Letting Go


An interesting scenario played out this weekend at my church. Yes I said church in a blog, no you don’t have to run away screaming, I promise it won’t be preachy. Anyway, there was a man at our church this weekend, who was standing uncomfortably close to our stage. I take notice to this as my wife sings in the church band, and I noticed she was clearly shaken by this man. I began to watch his demeanor, to try and get some grasp as to in intentions. Was he simply a man who worshiped in a way that is uncommon in our church, or was there something else there? After watching him for a few minutes it was clear that he was under the influence of some sort of drug. It was a much more disconnected behavior than someone who is merely under the influence of alcohol. (Someone showing up to church drunk is a semi regular occurrence at our church. It’s the nature of our geographic area and the outreach that we do.)

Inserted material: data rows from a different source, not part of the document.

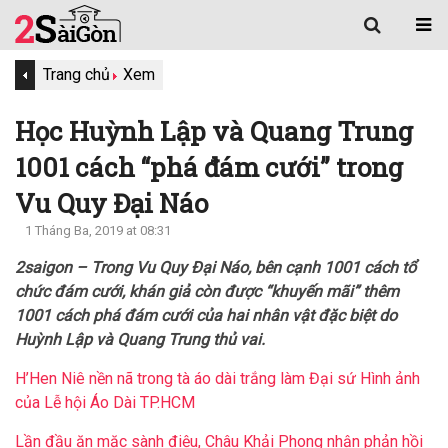
Trang chủ
Xem
Học Huỳnh Lập và Quang Trung
1001 cách “phá đám cưới” trong
Vu Quy Đại Náo
1 Tháng Ba, 2019 at 08:31
2saigon – Trong Vu Quy Đại Náo, bên cạnh 1001 cách tổ
chức đám cưới, khán giả còn được “khuyến mãi” thêm
1001 cách phá đám cưới của hai nhân vật đặc biệt do
Huỳnh Lập và Quang Trung thủ vai.
H’Hen Niê nền nã trong tà áo dài trắng làm Đại sứ Hình ảnh
của Lễ hội Áo Dài TP.HCM
Lần đầu ăn mặc sành điệu, Châu Khải Phong nhận phản hồi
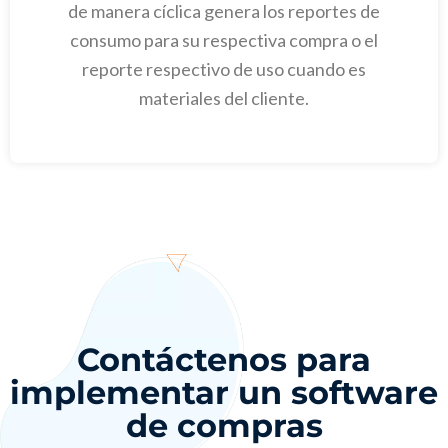
de manera cíclica genera los reportes de
consumo para su respectiva compra o el
reporte respectivo de uso cuando es
materiales del cliente.
Contáctenos para
implementar un software
de compras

The question arose in my mind, at what point and time do we intervene. When do we ask him to leave? Is it enough that he’s making people uncomfortable or do we have to wait for signs of danger? After discussing the situation with a police officer who attends the church the choices were clear. We could interact with him, make him feel welcome, and ensure that his demeanor didn’t change from something uncomfortable to something dangerous, or we could call the police (though unless he was threatening to harm himself, they would only be able to take him to jail). You certainly don’t want to be known as the church that sent someone to jail. So what do we do? When do we decide to act? How do we know it’s time to let go? In business these situations arise as well. I’m going to look at 3 such situations and help you decide when to let go.

Letting Go of an Employee

pink slip

In the story at the beginning I discussed being made uncomfortable verses being in danger. This can be a narrow line when dealing with an employee. Now I’m not talking about in a physical sense, obviously if an employee is making people uncomfortable our feel they are dangerous it is time for them to go. But what if they make you feel uncomfortable about your business. What if they have ideas that seem to go a different direction than what you envision for your company?

There is a thin line you have to walk here. Just because an employee has ideas that seem outside of your boundaries doesn’t mean they won’t be a great fit. These can be some of your most valuable assets. If you have an employee that is willing to challenge the status quo, and ask the tough questions, they can help your business grow by leaps and bounds.

The line you have to draw is when the challenging is no longer done out of respect. If they are challenging you personally, or outright ignoring your direction for the company, it’s time to let go. Nothing can drag a business down faster than an employee that is a divisive force.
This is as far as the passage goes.